The Smart Cities Council has opened the application period for its 2020 Smart Cities Readiness Challenge, which will award five cities in North America that demonstrate a plan to use technology to improve sustainability and resiliency with a year’s worth of assistance and advising from the council’s network of urban technology experts.

This edition of the challenge will grant all applicants free access to the Smart City Activator, an online portal that city officials can use to crowdsource best practices and collaborate in real time. Previously, free access to the Smart City Activator was only available to challenge winners. Another new wrinkle added this year is that the Smart Cities Council will hold competitions in both spring and fall, giving more cities opportunity to apply.

Winners in both rounds will receive customized assistance from the council, which could include an on-site “readiness workshop,” direct collaboration with other cities or funding to participate in conferences and events throughout North America.

To qualify, cities must demonstrate their projects meet predetermined environmental performance benchmarks, like reducing greenhouse gases, improving energy efficiency, reducing traffic congestion or reducing homelessness.
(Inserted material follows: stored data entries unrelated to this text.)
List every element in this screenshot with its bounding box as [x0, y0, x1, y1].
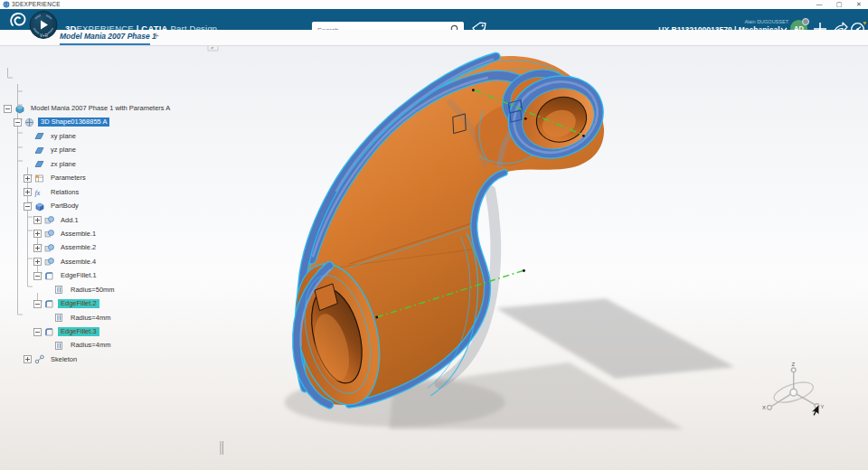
tree-item-label: Assemble.4: [58, 258, 99, 267]
fillet-icon: [44, 299, 54, 309]
tree-item[interactable]: xy plane: [0, 129, 226, 143]
expand-icon[interactable]: [33, 244, 42, 252]
plane-icon: [34, 159, 44, 169]
maximize-button[interactable]: ▢: [830, 0, 848, 9]
tree-item-label: Assemble.2: [58, 243, 99, 252]
compass-vr-label: V+R: [40, 33, 49, 38]
app-header: V+R 3DEXPERIENCE | CATIA Part Design Ala…: [0, 9, 868, 30]
tree-item-label: zx plane: [48, 160, 79, 169]
app-globe-icon: [3, 1, 10, 8]
tree-item-label: Parameters: [48, 174, 89, 183]
tree-item-label: Relations: [48, 188, 81, 197]
tree-item-label: Radius=4mm: [68, 314, 113, 323]
tree-item[interactable]: Radius=50mm: [0, 283, 226, 296]
expand-icon[interactable]: [24, 188, 32, 196]
collapse-icon[interactable]: [24, 202, 32, 211]
tree-item[interactable]: Assemble.2: [0, 241, 226, 255]
view-triad[interactable]: Z X Y: [762, 362, 825, 410]
plane-icon: [34, 131, 44, 141]
tree-item-label: Add.1: [58, 216, 81, 225]
tree-item-label: Skeleton: [48, 355, 80, 364]
tree-item[interactable]: EdgeFillet.3: [0, 324, 226, 338]
partbody-icon: [34, 202, 44, 212]
expand-icon[interactable]: [33, 216, 42, 224]
triad-z-label: Z: [791, 362, 795, 367]
triad-y-label: Y: [821, 404, 825, 409]
tree-scroll-handle-bottom[interactable]: [217, 440, 230, 456]
tree-item-label: yz plane: [48, 146, 79, 155]
window-title: 3DEXPERIENCE: [12, 1, 61, 7]
3dexperience-compass-icon[interactable]: V+R: [28, 11, 59, 42]
tree-item[interactable]: yz plane: [0, 144, 226, 157]
tree-item[interactable]: Assemble.4: [0, 255, 226, 268]
tree-item[interactable]: Parameters: [0, 171, 226, 184]
tree-item[interactable]: PartBody: [0, 199, 226, 212]
tab-model-mania[interactable]: Model Mania 2007 Phase 1: [60, 32, 156, 45]
tree-item-label: EdgeFillet.2: [58, 299, 99, 308]
fillet-icon: [44, 271, 54, 281]
parameters-icon: [34, 174, 44, 183]
collapse-icon[interactable]: [33, 272, 42, 280]
triad-x-label: X: [762, 405, 766, 410]
radius-icon: [54, 313, 64, 323]
minimize-button[interactable]: —: [810, 0, 828, 9]
radius-icon: [54, 341, 64, 351]
tree-item[interactable]: 3D Shape01368855 A: [0, 116, 226, 129]
collapse-icon[interactable]: [33, 300, 42, 308]
close-button[interactable]: ✕: [850, 0, 868, 9]
expand-icon[interactable]: [33, 258, 42, 266]
tree-item-label: Model Mania 2007 Phase 1 with Parameters…: [28, 104, 173, 113]
boolean-icon: [44, 243, 54, 253]
boolean-icon: [44, 215, 54, 225]
tree-item-label: PartBody: [48, 202, 81, 211]
tree-item[interactable]: Radius=4mm: [0, 311, 226, 324]
notification-badge: [863, 22, 866, 25]
presence-badge: [802, 18, 809, 25]
collapse-icon[interactable]: [33, 328, 42, 336]
plane-icon: [34, 146, 44, 155]
expand-icon[interactable]: [33, 230, 42, 238]
tree-item-label: EdgeFillet.1: [58, 271, 99, 280]
tree-item-label: xy plane: [48, 132, 79, 141]
collapse-icon[interactable]: [4, 105, 12, 113]
svg-text:fx: fx: [35, 189, 41, 197]
fillet-icon: [44, 327, 54, 337]
radius-icon: [54, 285, 64, 295]
tree-item[interactable]: Model Mania 2007 Phase 1 with Parameters…: [0, 101, 226, 115]
tree-item[interactable]: Assemble.1: [0, 227, 226, 240]
shape-icon: [24, 118, 34, 127]
tree-item[interactable]: fxRelations: [0, 185, 226, 199]
skeleton-icon: [34, 354, 44, 364]
specification-tree: Model Mania 2007 Phase 1 with Parameters…: [0, 101, 226, 366]
tree-item-label: Assemble.1: [58, 230, 99, 239]
3d-viewport[interactable]: Z X Y Model Mania 2007 Phase 1 with: [0, 45, 868, 470]
tree-item-label: Radius=50mm: [68, 286, 118, 295]
tree-item[interactable]: Skeleton: [0, 352, 226, 366]
product-icon: [14, 104, 24, 114]
tree-item[interactable]: EdgeFillet.1: [0, 269, 226, 283]
boolean-icon: [44, 257, 54, 267]
collapse-icon[interactable]: [14, 118, 22, 127]
relations-icon: fx: [34, 187, 44, 197]
tree-scroll-handle-top[interactable]: <: [207, 45, 220, 59]
tree-item-label: 3D Shape01368855 A: [38, 118, 109, 127]
tree-item[interactable]: EdgeFillet.2: [0, 296, 226, 310]
tab-bar: Model Mania 2007 Phase 1 +: [0, 30, 868, 46]
tree-item-label: Radius=4mm: [68, 341, 113, 350]
expand-icon[interactable]: [24, 174, 32, 183]
new-tab-button[interactable]: +: [154, 31, 159, 41]
active-tab-indicator: [60, 43, 150, 46]
part-3d-model[interactable]: [282, 56, 615, 414]
expand-icon[interactable]: [24, 355, 32, 363]
tree-item-label: EdgeFillet.3: [58, 327, 99, 336]
boolean-icon: [44, 229, 54, 239]
tree-item[interactable]: Radius=4mm: [0, 339, 226, 352]
tree-item[interactable]: Add.1: [0, 213, 226, 227]
tree-item[interactable]: zx plane: [0, 157, 226, 171]
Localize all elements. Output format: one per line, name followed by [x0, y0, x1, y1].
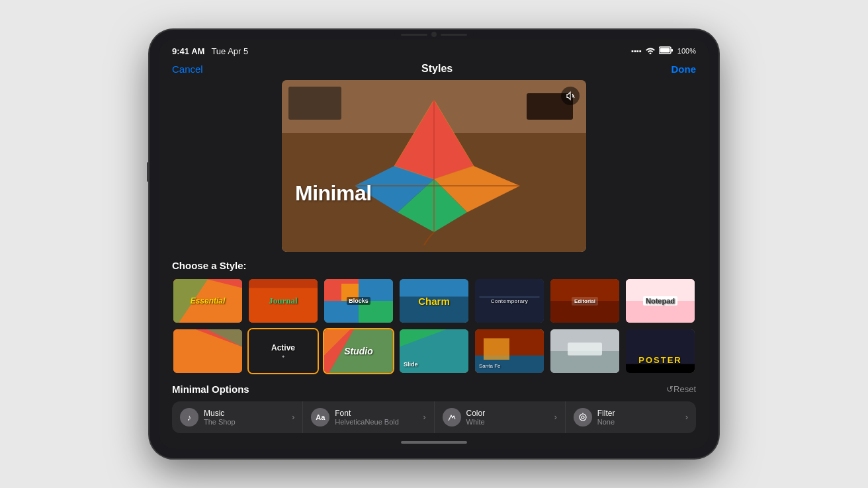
blocks-label: Blocks [347, 297, 370, 305]
essential-label: Essential [191, 296, 226, 305]
svg-rect-2 [660, 48, 670, 53]
filter-option-value: None [597, 418, 685, 426]
filter-option-name: Filter [597, 409, 685, 418]
active-style-label: Active [271, 343, 295, 352]
top-camera-area [394, 30, 474, 39]
music-option-name: Music [204, 409, 292, 418]
status-time: 9:41 AM [172, 46, 204, 56]
device-frame: 9:41 AM Tue Apr 5 ▪▪▪▪ [150, 30, 718, 458]
reset-button[interactable]: ↺Reset [666, 384, 696, 394]
svg-rect-12 [288, 87, 341, 120]
nav-bar: Cancel Styles Done [159, 60, 709, 80]
nav-title: Styles [421, 63, 453, 75]
mute-button[interactable] [561, 87, 580, 105]
style-contemporary[interactable]: Contemporary [474, 278, 545, 324]
charm-label: Charm [418, 296, 450, 307]
style-santafe[interactable]: Santa Fe [474, 328, 545, 374]
svg-rect-42 [484, 339, 509, 360]
choose-style-label: Choose a Style: [172, 260, 696, 271]
music-option-value: The Shop [204, 418, 292, 426]
style-minimal[interactable] [172, 328, 243, 374]
svg-rect-1 [671, 49, 673, 52]
option-filter[interactable]: Filter None › [566, 401, 696, 433]
done-button[interactable]: Done [672, 63, 697, 75]
status-date: Tue Apr 5 [211, 46, 248, 56]
options-title: Minimal Options [172, 384, 249, 395]
styles-row-2: Active + [172, 328, 696, 374]
volume-button [147, 162, 150, 182]
options-header: Minimal Options ↺Reset [172, 384, 696, 395]
option-font-text: Font HelveticaNeue Bold [335, 409, 423, 426]
style-blocks[interactable]: Blocks [323, 278, 394, 324]
wifi-icon [646, 47, 655, 56]
font-icon: Aa [311, 408, 329, 427]
slide-label: Slide [404, 361, 418, 368]
style-studio[interactable]: Studio [323, 328, 394, 374]
ipad-device: 9:41 AM Tue Apr 5 ▪▪▪▪ [150, 30, 718, 458]
front-camera [431, 32, 437, 37]
poster-label: POSTER [638, 355, 681, 365]
video-title-overlay: Minimal [295, 181, 372, 206]
status-left: 9:41 AM Tue Apr 5 [172, 46, 248, 56]
style-journal[interactable]: Journal [247, 278, 319, 324]
option-color-text: Color White [466, 409, 554, 426]
style-active[interactable]: Active + [247, 328, 319, 374]
styles-row-1: Essential Journal [172, 278, 696, 324]
options-row: ♪ Music The Shop › Aa Font [172, 401, 696, 433]
style-charm[interactable]: Charm [398, 278, 470, 324]
active-plus: + [282, 354, 285, 360]
color-option-value: White [466, 418, 554, 426]
status-bar: 9:41 AM Tue Apr 5 ▪▪▪▪ [159, 39, 709, 60]
contemporary-label: Contemporary [491, 298, 529, 304]
color-chevron-icon: › [554, 413, 557, 422]
color-icon [443, 408, 461, 427]
studio-label: Studio [344, 346, 373, 356]
svg-rect-47 [626, 364, 695, 374]
option-music[interactable]: ♪ Music The Shop › [172, 401, 303, 433]
font-chevron-icon: › [423, 413, 426, 422]
option-font[interactable]: Aa Font HelveticaNeue Bold › [303, 401, 434, 433]
option-color[interactable]: Color White › [435, 401, 566, 433]
kite-graphic [282, 80, 586, 252]
cancel-button[interactable]: Cancel [172, 63, 203, 75]
option-filter-text: Filter None [597, 409, 685, 426]
styles-grid: Essential Journal [172, 278, 696, 374]
filter-icon [574, 408, 592, 427]
main-content: Minimal Choose a Style: [159, 80, 709, 436]
color-option-name: Color [466, 409, 554, 418]
font-option-name: Font [335, 409, 423, 418]
notepad-label: Notepad [643, 296, 677, 305]
svg-point-49 [582, 416, 584, 419]
option-music-text: Music The Shop [204, 409, 292, 426]
style-editorial[interactable]: Editorial [549, 278, 621, 324]
svg-rect-45 [568, 343, 602, 356]
style-slide[interactable]: Slide [398, 328, 470, 374]
speaker-right [441, 34, 467, 36]
music-icon: ♪ [180, 408, 198, 427]
journal-label: Journal [269, 296, 297, 306]
ipad-screen: 9:41 AM Tue Apr 5 ▪▪▪▪ [159, 39, 709, 449]
filter-chevron-icon: › [685, 413, 688, 422]
style-notepad[interactable]: Notepad [625, 278, 696, 324]
editorial-label: Editorial [572, 297, 598, 305]
style-gray[interactable] [549, 328, 621, 374]
battery-icon [659, 46, 673, 56]
signal-icon: ▪▪▪▪ [631, 47, 642, 55]
options-section: Minimal Options ↺Reset ♪ Music The Shop … [172, 384, 696, 436]
style-poster[interactable]: POSTER [625, 328, 696, 374]
svg-point-48 [580, 414, 586, 421]
speaker [401, 34, 427, 36]
font-option-value: HelveticaNeue Bold [335, 418, 423, 426]
home-bar [401, 441, 467, 444]
video-preview[interactable]: Minimal [282, 80, 586, 252]
status-right: ▪▪▪▪ 100% [631, 46, 696, 56]
music-chevron-icon: › [292, 413, 294, 422]
santafe-label: Santa Fe [479, 363, 500, 369]
style-essential[interactable]: Essential [172, 278, 243, 324]
home-indicator [159, 436, 709, 449]
battery-percent: 100% [677, 47, 696, 55]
The Smart Cities Council will also be judging projects by how well they incorporate data from different sources, like transportation and public safety agencies, and how interoperable solutions would be across different technology platforms.

The 2019 challenge winners — Baltimore; Edmonton, Canada; Montgomery, Alabama; Racine, Wisconsin; and a San Diego County trade organization — focused on closing the digital divide, reducing the harm of the opioid crisis and increasing access to digital civic services.

Winners of the spring challenge will be announced in April at the Smart Cities Council’s conference in San Diego.